Would suit: Residents of 3rd and 16th
Price: £8,375-£9,995
Performance: 117 mph, 0-60 in 9.8 secs
Fuel economy: 48.7 mpg
Further information: 0800 525150

There is a big problem with the new Renault Twingo but I am not going to tell you what it is until the end of my column. And no skipping.

"New?" I hear you ask, with a puzzled, yet indulgent frown. " That implies there was an old Twingo, and yet I do not recall such a nomenclature being affixed to a UK market vehicle. What, pray, do you mean?"

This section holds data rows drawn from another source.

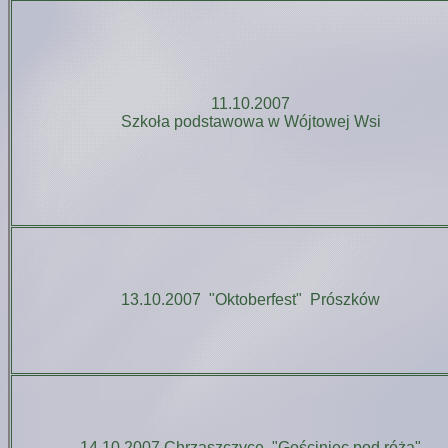
11.10.2007
Szkoła podstawowa w Wójtowej Wsi
13.10.2007 "Oktoberfest" Prószków
14.10.2007 Chrząszczyce "Gościniec pod różą"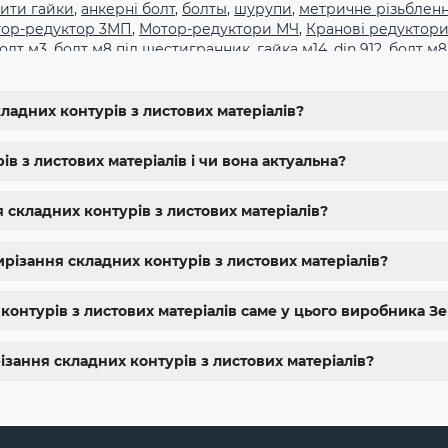
ити гайки
,
анкерні болт
,
болты
,
шурупи
,
метричне різьблен
ор-редуктор 3МП
,
Мотор-редуктори МЧ
,
Кранові редуктори
олт м3
,
болт м8 під шестигранник
,
гайка м14
,
din 912
,
болт м8
,
болт м5 под шестигранник
,
болт м 18
,
болт м 9
,
болт м7 шаг 
жа харьков
,
крепёжный магазин
,
гайки купить
,
метизы опто
гайки шайбы
,
болты 10.9
,
болты 8.8
,
винты м8
,
болт нержаве
ладних контурів з листових матеріалів?
упить винты
,
болты киев
,
болты нержавейка
,
болты с гайкой
10
,
купить болты м8
в з листових матеріалів і чи вона актуальна?
я складних контурів з листових матеріалів?
різання складних контурів з листових матеріалів?
контурів з листових матеріалів саме у цього виробника Зе
ізання складних контурів з листових матеріалів?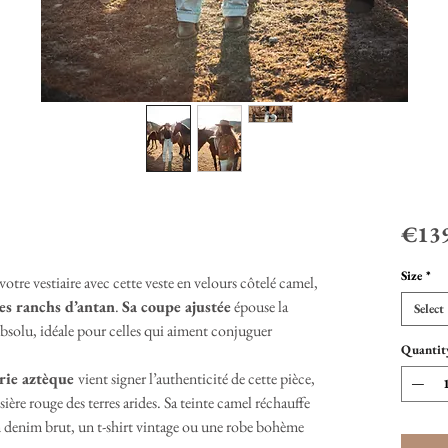
€139
Size
*
 votre vestiaire avec cette veste en velours côtelé camel,
des ranchs d’antan
.
Sa coupe ajustée
épouse la
Select
absolu, idéale pour celles qui aiment conjuguer
Quantit
rie aztèque
vient signer l’authenticité de cette pièce,
re rouge des terres arides. Sa teinte camel réchauffe
un denim brut, un t-shirt vintage ou une robe bohème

Let me explain. The original Twingo was a groundbreaking, bargain, monobox shopping car popular with French peasants to transport various home-made spirits, quails and apricots, and Parisians who used them as parking space battering rams. Renault teased us Brits with their little marvel for years, but with a characteristic disdain for profit, and perhaps a soupçon of bitterness about all those Johnny Hallyday jokes, they never got round to producing it in right-hand drive.

Well, ignore the Twingo no more, as this one, which is based on the last generation Clio and built in Slovenia, is coming this side of La Manche with right-hand drive. I tried the 100bhp GT version. We'll also be able to buy it with 75hp but we won't be getting the diesel as, like Bresse chickens and the top Chateauneufs, the French always insist on keeping the best for themselves. I tried it in Paris, where its supple, springy suspension smoothed out the cobbles on the Champs Elysees but was still firm enough to keep things under control during a couple of hair-whitening laps of the Arc de Triomph.

What I liked about the Twingo was that its power was primed for action the moment you dabbed the throttle, making the whole thing feel light and eager. Even though it only has a 1.2 litre engine, it feels larger thanks to a clever turbo which gives it plenty of torque at low revs and making it almost as fun to drive as, say, a Ford Ka.

It's very user friendly too, with sliding rear seats and, best of all, front seats that return to their original position after folding fully flat to let back-seat passengers in (you wouldn't believe how many companies forget this). It doesn't have the cavernous feel of the original, but there is still room for four adults. The stereo looks like it was designed by someone who was really mad with the stylist of the rest of the interior, but otherwise the trim, though rubbery and cheap, feels like it will stand up to a deal of peasant/Parisian abuse.

Outside, things are not so rosy. Aren't we all a bit bored with big swoopy headlamps? The Twingo's belong on another car, as does its sawn-off backside. The new one has none of the original's kookiness either; Renault seems to have tried to bolt on personality with spoilers and silver bits.

But as for rivals, there aren't really any I'd rush to put a deposit on, at least not a financial deposit. There's a bunch of Koreans and Japanese, of which only the Suzuki Swift has any spunk, although the Mazda 2 should be good. The Twingo's real problem, I fear, will be the Fiat 500, which, though a few hundred quid more expensive, is cuter than an orphan cuddling a fluffy kitten dressed as a milkmaid (I mean the kitten is dressed as the milkmaid, not the orphan – that would just be pervy). And, post-BMW Mini, cute is all that counts. *

It's a classic: Original Renault Twingo

Few cars have created a stir as great as the original Renault Twingo when it was unveiled at the 1992 Paris Motor Show, prior to a launch everywhere, it seemed, apart from the UK a year later. The reasons given for no right-hand drive flavour ranged from: "It's a niche car, and it would cost too much to engineer it for rhd" to: "We 'ate you, Ingleesh peegz" , but most agree it was, in retrospect, a commercial blunder for Renault. It sold more than 2.4 million, and is still on sale in some countries today. According to Wikipedia, the name is derived from the words "Twist" , "Swing" and "Tango", but, elsewhere, it also claims that 'Wuthering Heights' was written by Floella Benjamin, which I don't think is true either. What I do know is that the Twingo was designed under Renault's crazy genius Patrick le Quement, keen at the time to stir things up. The Twingo did that and more, spawning dozens of imitators around the world.